In 1938 came the Food, Drug and Cosmetic Act which gave the FDA authority to oversee the safety of all three of the latter. Many medications already in use were “grandfathered in”, as was the case of desiccated thyroid.
In the early 1960’s came the Drug Efficacy Study Implementation (DESI) by the FDA which was meant to classify drugs introduced between 1938 and 1962 as either effective, ineffective, or needing further study. That study was completed in 1969.
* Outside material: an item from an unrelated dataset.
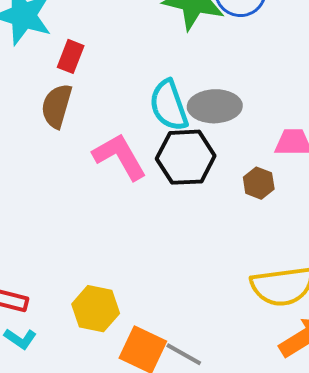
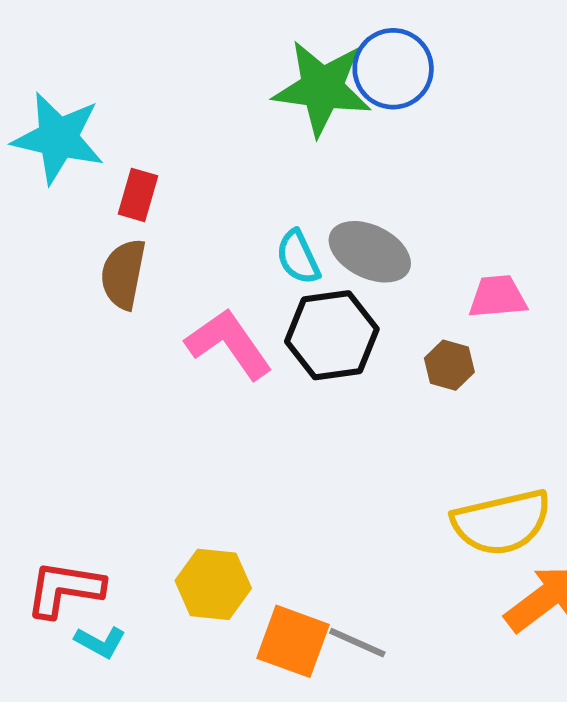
cyan semicircle: (169, 105) -> (298, 257), size x0.7
gray ellipse: (215, 106) -> (370, 252), turned 33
Then came 2006 and a new Compliance Policy Guide (CPG, updated June 20th of 2006) which targets the remaining unapproved drugs like desiccated thyroid and which ultimately requires the pharmaceuticals which make these drugs to “prove” their effectiveness and safety (i.e. 110 years of millions of patients using this wonderful drug is not enough). The proof comes in an NDA (New Drug Application) and rigorous clinical trials, which are quite expensive.
An important sentence in the CPG is found in Section II A: We want to achieve these goals without adversely affecting public health, imposing undue burdens on consumers, or unnecessarily disrupting the market. In other words, all thyroid patients who know the superiority of desiccated thyroid will be keeping the FDA to task for this.